DATA FOR REVIEW Start Marker

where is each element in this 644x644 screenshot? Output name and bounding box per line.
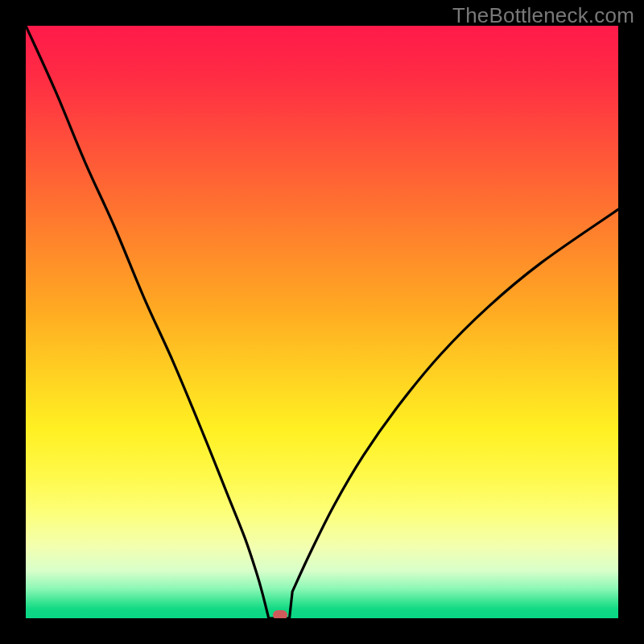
chart-frame: TheBottleneck.com	[0, 0, 644, 644]
bottleneck-curve-path	[26, 26, 618, 618]
plot-area	[26, 26, 618, 618]
curve-layer	[26, 26, 618, 618]
minimum-marker	[273, 610, 287, 618]
watermark-text: TheBottleneck.com	[452, 3, 634, 28]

DATA FOR REVIEW End Marker

--- DIRECTIONS ---
Each record above needs to be copied exactly, with images left out.

--- WRITTEN SOLUTION ---
where is each element in this 644x644 screenshot? Output name and bounding box per line.
chart-frame: TheBottleneck.com	[0, 0, 644, 644]
bottleneck-curve-path	[26, 26, 618, 618]
plot-area	[26, 26, 618, 618]
curve-layer	[26, 26, 618, 618]
minimum-marker	[273, 610, 287, 618]
watermark-text: TheBottleneck.com	[452, 3, 634, 28]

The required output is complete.